Titre original Das Leben der Anderen
Réalisation Florian Henckel von Donnersmarck
Acteurs principaux
Pays d’origine Drapeau de l'Allemagne Allemagne
Genre Drame
Sortie 2006
Durée 137 minutes

Pour plus de détails, voir Fiche technique et Distribution

La Vie des autres (Das Leben der Anderen) est un film allemand sorti en 2006, écrit et réalisé par Florian Henckel von Donnersmarck et récompensé de nombreuses fois, notamment par l'Oscar du meilleur film en langue étrangère.

Résumé[modifier | modifier le code]

En 1984 à Berlin-Est, Gerd Wiesler, capitaine de la Stasi — au matricule « HGW XX/7 » dans cette police secrète de la RDA — se voit confier la tâche de surveiller le dramaturge Georg Dreyman : pour que la plage de surveillance soit la plus étendue possible, il est aidé en cela par un fonctionnaire subalterne de l'organisation. Wiesler ignore qu'il s'agit en fait d'une intrigue orchestrée par le ministre est-allemand de la culture Bruno Hempf, lequel est amoureux de la compagne de Dreyman — l'actrice Christa-Maria Sieland — et souhaite compromettre son rival pour l'éliminer. Le supérieur de Wiesler, le lieutenant-colonel Grubitz, espère quant à lui que cette mission sera bénéfique pour la suite de sa carrière. Grubitz est aussi un ancien camarade de classe de Wiesler.

Wiesler, installé dans les combles de l'immeuble de Dreyman et équipé d'un imposant matériel d'écoute, s'imprègne de la vie quotidienne des personnes qu'il espionne nuit et jour, s'en émeut parfois — comme lorsqu'il entend un morceau de musique — et il s'éloigne peu à peu de sa mission : par exemple, il active la sonnette de l'appartement de Dreyman pour que ce dernier se rende compte que le ministre poursuit Christa-Maria de ses assiduités ; de même, il ne signale rien lorsque Dreyman, à la suite du suicide de son ami Jerska — metteur en scène dont la carrière a été détruite —, s'affaire à la rédaction d'un article de presse destiné à révéler le taux de suicide anormalement élevé en RDA. En outre, cet article doit être publié dans le magazine ouest-allemand Der Spiegel. Pour tromper une éventuelle enquête sur l'origine de l'article, Dreyman utilise une machine à écrire qui lui a été fournie par le magazine édité en RFA. Progressivement, Wiesler est ainsi amené à rédiger des rapports incomplets ou falsifiés, dans le but de protéger l'homme qu'il est censé surveiller.
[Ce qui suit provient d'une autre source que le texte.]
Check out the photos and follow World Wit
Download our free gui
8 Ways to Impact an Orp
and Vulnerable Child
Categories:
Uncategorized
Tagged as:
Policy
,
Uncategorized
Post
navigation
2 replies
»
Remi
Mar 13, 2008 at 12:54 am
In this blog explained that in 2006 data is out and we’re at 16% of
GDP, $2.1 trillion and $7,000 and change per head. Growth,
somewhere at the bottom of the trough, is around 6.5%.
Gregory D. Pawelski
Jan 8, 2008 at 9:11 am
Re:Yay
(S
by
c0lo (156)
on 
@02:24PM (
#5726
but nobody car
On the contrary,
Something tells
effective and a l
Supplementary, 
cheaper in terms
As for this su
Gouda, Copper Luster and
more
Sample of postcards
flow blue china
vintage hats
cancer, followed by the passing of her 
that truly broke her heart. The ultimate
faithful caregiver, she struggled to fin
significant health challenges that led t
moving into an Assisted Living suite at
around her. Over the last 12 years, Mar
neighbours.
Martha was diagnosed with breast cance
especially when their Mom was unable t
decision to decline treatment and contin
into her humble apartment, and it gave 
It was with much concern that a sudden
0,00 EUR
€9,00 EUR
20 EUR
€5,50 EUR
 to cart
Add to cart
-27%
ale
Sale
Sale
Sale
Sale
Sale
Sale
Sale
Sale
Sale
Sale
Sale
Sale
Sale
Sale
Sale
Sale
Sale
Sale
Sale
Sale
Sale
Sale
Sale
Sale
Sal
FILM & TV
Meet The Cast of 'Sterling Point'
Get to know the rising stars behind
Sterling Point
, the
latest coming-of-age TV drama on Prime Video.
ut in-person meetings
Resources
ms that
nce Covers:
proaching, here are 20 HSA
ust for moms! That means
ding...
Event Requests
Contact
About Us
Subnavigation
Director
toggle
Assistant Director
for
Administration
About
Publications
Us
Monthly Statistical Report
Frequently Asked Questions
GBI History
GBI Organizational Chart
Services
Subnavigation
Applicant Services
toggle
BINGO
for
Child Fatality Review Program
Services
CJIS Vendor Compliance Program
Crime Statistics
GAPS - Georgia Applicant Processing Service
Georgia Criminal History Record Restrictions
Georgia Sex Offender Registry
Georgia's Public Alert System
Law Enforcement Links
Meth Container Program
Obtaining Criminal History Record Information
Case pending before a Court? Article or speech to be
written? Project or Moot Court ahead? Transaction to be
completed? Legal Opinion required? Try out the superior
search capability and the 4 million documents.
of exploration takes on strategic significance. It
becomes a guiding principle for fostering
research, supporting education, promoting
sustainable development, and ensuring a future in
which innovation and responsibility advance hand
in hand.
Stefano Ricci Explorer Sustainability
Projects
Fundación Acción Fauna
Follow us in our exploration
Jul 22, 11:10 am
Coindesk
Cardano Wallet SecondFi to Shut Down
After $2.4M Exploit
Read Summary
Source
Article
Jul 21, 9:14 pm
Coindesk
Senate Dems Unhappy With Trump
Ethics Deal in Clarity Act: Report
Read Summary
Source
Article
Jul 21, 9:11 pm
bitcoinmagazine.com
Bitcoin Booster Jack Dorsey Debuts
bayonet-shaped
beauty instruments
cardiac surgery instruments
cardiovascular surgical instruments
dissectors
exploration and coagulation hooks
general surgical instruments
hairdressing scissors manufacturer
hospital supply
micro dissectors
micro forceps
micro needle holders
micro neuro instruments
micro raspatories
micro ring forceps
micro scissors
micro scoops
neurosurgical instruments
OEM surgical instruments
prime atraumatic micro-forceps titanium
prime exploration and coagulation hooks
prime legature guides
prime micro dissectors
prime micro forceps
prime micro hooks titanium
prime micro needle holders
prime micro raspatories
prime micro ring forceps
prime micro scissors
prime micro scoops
Lorsque Christa-Maria Sieland, inquiétée en raison de son usage de médicaments interdits, est finalement interrogée dans les locaux de la Stasi, elle est contrainte — pour sauver sa carrière — de dénoncer son compagnon comme étant le possesseur de la machine qui a servi à frapper l'article transmis au Spiegel et, sous la menace, elle est recrutée comme « collaboratrice officieuse » ; elle donne aussi l'endroit de l'appartement de Dreyman où est dissimulée ladite machine à écrire. Des événements dramatiques s'ensuivent : ainsi informé, Grubitz lance une perquisition de l'appartement de Dreyman pour simuler une fouille générale et incidemment retrouver la machine ; Christa-Maria, horrifiée d'avoir « donné » son compagnon et persuadée qu'il va être arrêté, s'enfuit de l'appartement et se suicide en se jetant sous le premier camion qui passe devant l'immeuble de Dreyman. Mais, fait étonnant, Grubitz et ses hommes ne retrouvent pas la machine dans la cache signalée ; Dreyman est également intrigué car il constate que sa cache a été découverte … mais avec rien à l'intérieur. En fait Wiesler, au courant de la descente de police imminente, profitant d'une brève absence de Dreyman, s'était précipité dans l'appartement pour en extraire la machine à écrire. Wiesler, qui accompagne Grubitz pendant la perquisition mais en restant en faction face à l'immeuble, voit Christa-Maria sortir en peignoir sur le trottoir et se précipiter dans la rue pour être percutée par le camion ; il s'élance alors vers elle pour la secourir et, avant son dernier soupir, a juste le temps de lui dire « j'ai pu me… », parlant de la machine qui avait disparu.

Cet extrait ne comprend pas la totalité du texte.